> _Task goal_: Here is the listing. Report each line in it that contains the string "Architects".

======== Extracted entries

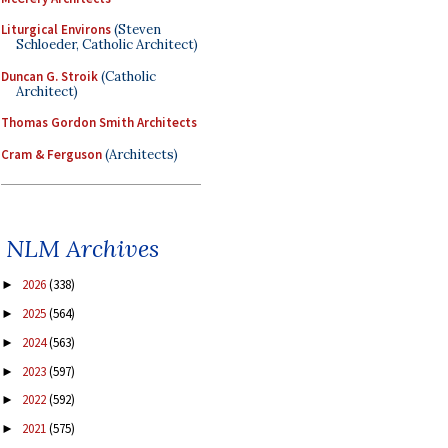
Liturgical Environs
(Steven
Schloeder, Catholic Architect)
Duncan G. Stroik
(Catholic
Architect)
Thomas Gordon Smith Architects
Cram & Ferguson
(Architects)
NLM Archives
2026
(338)
►
2025
(564)
►
2024
(563)
►
2023
(597)
►
2022
(592)
►
2021
(575)
►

================

> _Task solution_:
Thomas Gordon Smith Architects
(Architects)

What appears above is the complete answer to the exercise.